After Hours (InterMix)(44)



Yet even with my surrender now a firmly adopted course of action, I still couldn’t bring myself to go after him. It didn’t feel right.

After all, what kind of a chase would that be?

* * *

Kelly finally cornered me just after Wednesday’s hand-off meeting. The shift had ended on a sour note, when Lonnie goaded John B. into a major manic episode, so bad we had to settle him with lorazepam and usher him off to meet with one of the docs. I’d grown nearly fond of Lonnie the last couple of days, and now all I could do was shake my head, a matronly gesture I realized mid-lament that I’d picked up from Jenny. Jeez, that hadn’t taken long. Might as well cave and order my beige orthopedic hoof-shoes from the medical supply company. The transformation had begun.

When the meeting wrapped and people started filing down the stairs, Kelly clasped my wrist discreetly and muttered, “Talk to me after you sign out.”

The hairs rose along the back of my neck, signaling danger, but I’d be a liar if I said I wasn’t just a little bit pleased. Just a gigantic bit turned-on.

He released my hand and we headed slowly for the door. “What about?”

“We both got two days off.”

I tapped my keycard to the panel. “That we do.”

“What’re you doing, tomorrow and Friday?”

I could’ve lied. Could’ve told him I’d promised to watch Jack, put off my inevitable surrender another week or more. But the end of that shift had sucked. I was exhausted and frustrated, and weirdly, turning myself over to Kelly sounded heavenly. No spa day, to be sure, but get me out of these scrubs. Get the insurance codes out of my skull and lock me in the custody of a man so solid and alert that I could quit jerking my head at every sudden noise, quit counting the paces and seconds it’d take to prep a syringe and jab a raging patient. Keep me away from Amber’s problems before I caved yet again, deciding it was my job to tackle them.

Sorry, imagined telling her. Can’t fix your life for you this week. Promised I’d f*ck this guy from work.

“I’m not doing a thing,” I told Kelly.

He paused before the keypad at the bottom of the steps, just the two of us in the stairwell. “Come over.”

“Okay.”

I had to laugh at his reaction, such obvious surprise. “Were you anticipating more of a struggle?”

“Yeah.”

“Was that no fun for you, my giving in so easily?”

“I’ll show you what fun is for me,” he said, looking me up and down. “Tomorrow, after lunch. Two o’clock. I’ll pick you up.”

“No, you won’t. I’ll drive myself.” No way I was stranding myself at Kelly’s for an entire weekend. He could talk me into bed against my better judgment. Surely he could talk his way out of giving me a lift home just as easily, prolonging my shift as his sex slave. I needed some kind of escape hatch. Some semblance of free will.

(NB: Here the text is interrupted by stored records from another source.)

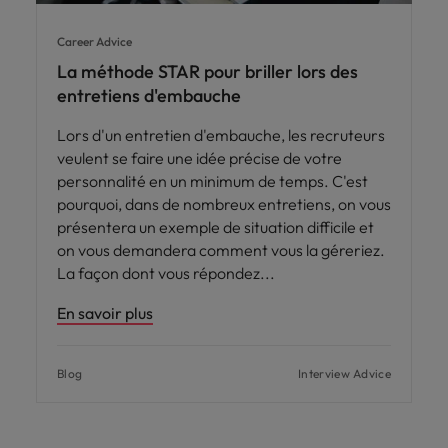
Career Advice
La méthode STAR pour briller lors des
entretiens d'embauche
Lors d'un entretien d'embauche, les recruteurs
veulent se faire une idée précise de votre
personnalité en un minimum de temps. C'est
pourquoi, dans de nombreux entretiens, on vous
présentera un exemple de situation difficile et
on vous demandera comment vous la géreriez.
La façon dont vous répondez
En savoir plus
Blog
Interview Advice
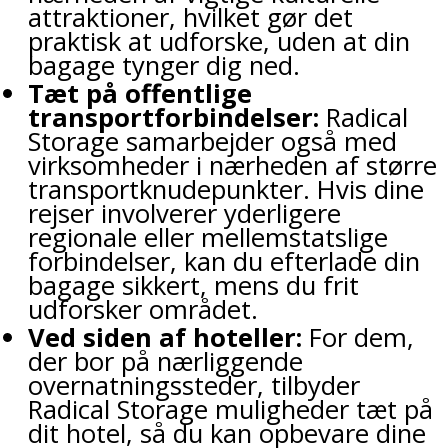
attraktioner, hvilket gør det
praktisk at udforske, uden at din
bagage tynger dig ned.
Tæt på offentlige
transportforbindelser:
Radical
Storage samarbejder også med
virksomheder i nærheden af større
transportknudepunkter. Hvis dine
rejser involverer yderligere
regionale eller mellemstatslige
forbindelser, kan du efterlade din
bagage sikkert, mens du frit
udforsker området.
Ved siden af hoteller:
For dem,
der bor på nærliggende
overnatningssteder, tilbyder
Radical Storage muligheder tæt på
dit hotel, så du kan opbevare dine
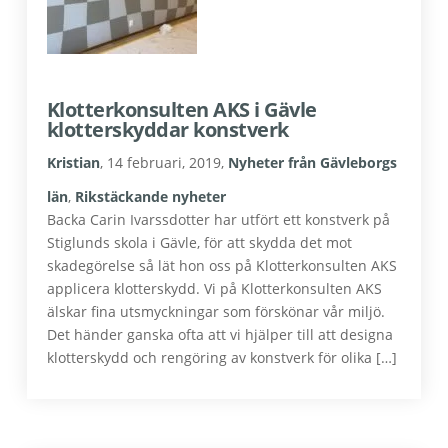
Klotterkonsulten AKS i Gävle
klotterskyddar konstverk
Kristian
,
14 februari, 2019
,
Nyheter från Gävleborgs
län
,
Rikstäckande nyheter
Backa Carin Ivarssdotter har utfört ett konstverk på
Stiglunds skola i Gävle, för att skydda det mot
skadegörelse så lät hon oss på Klotterkonsulten AKS
applicera klotterskydd. Vi på Klotterkonsulten AKS
älskar fina utsmyckningar som förskönar vår miljö.
Det händer ganska ofta att vi hjälper till att designa
klotterskydd och rengöring av konstverk för olika […]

We went back to pretending to just be coworkers, waiting until everyone else from our shift signed out and exchanged good-nights. As he wiped his name from the board, Kelly muttered his address to me, then his phone number. I scribbled both on a Post-it branded with an antipsychotic drug logo, and we exited without another word.

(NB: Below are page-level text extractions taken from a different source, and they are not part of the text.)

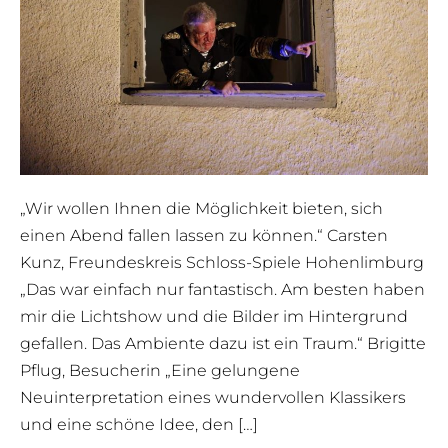
„Wir wollen Ihnen die Möglichkeit bieten, sich
einen Abend fallen lassen zu können.“ Carsten
Kunz, Freundeskreis Schloss-Spiele Hohenlimburg
„Das war einfach nur fantastisch. Am besten haben
mir die Lichtshow und die Bilder im Hintergrund
gefallen. Das Ambiente dazu ist ein Traum.“ Brigitte
Pflug, Besucherin „Eine gelungene
Neuinterpretation eines wundervollen Klassikers
und eine schöne Idee, den […]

The entire walk across campus, I thought I could sense something at my heels, stalking me. I half expected to feel Kelly’s arm lock around my waist as he toppled me to the ground like a wounded gazelle. But nothing.

A quick glance at my online bank balance told me my first check had cleared. It was literally the largest chunk of money I’d ever received at one time, and it made me giggle with relief.

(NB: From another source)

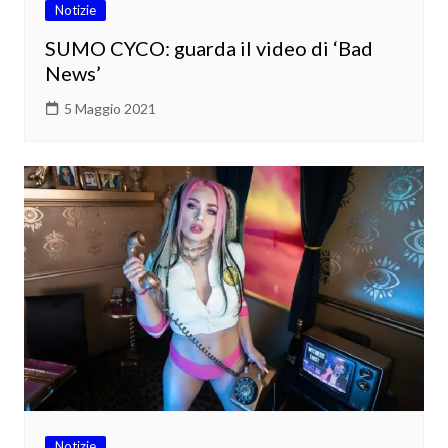
Notizie
SUMO CYCO: guarda il video di ‘Bad
News’
5 Maggio 2021
Notizie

At twenty-eight, I finally felt like an adult. With a steady job and a livable salary.

I’d had a rough childhood, and grown up quicker than most. I’d earned a certificate and nursed my grandma through her final years, tackled her funeral arrangements. Those occasions had brought relief, too—proud relief and guilty relief, respectively—but I’d not arrived at those moments feeling like I’d had much control over my journey. I’d bumbled my way across the finish lines, exhausted and reeling. I’d survived them. But looking at the number in my deposits column . . . I’d fought for this. I’d done the best job I could and been compensated fairly. This, I’d earned.

To celebrate, I drove to the grocery store and bought some proper food, plus a minifridge, since we weren’t allowed to keep alcohol in the common kitchen, what with so many of the residents being in recovery. Sitting at my desk with a can of beer and a turkey sandwich, I glanced around my little room, thinking this wouldn’t cut it for long.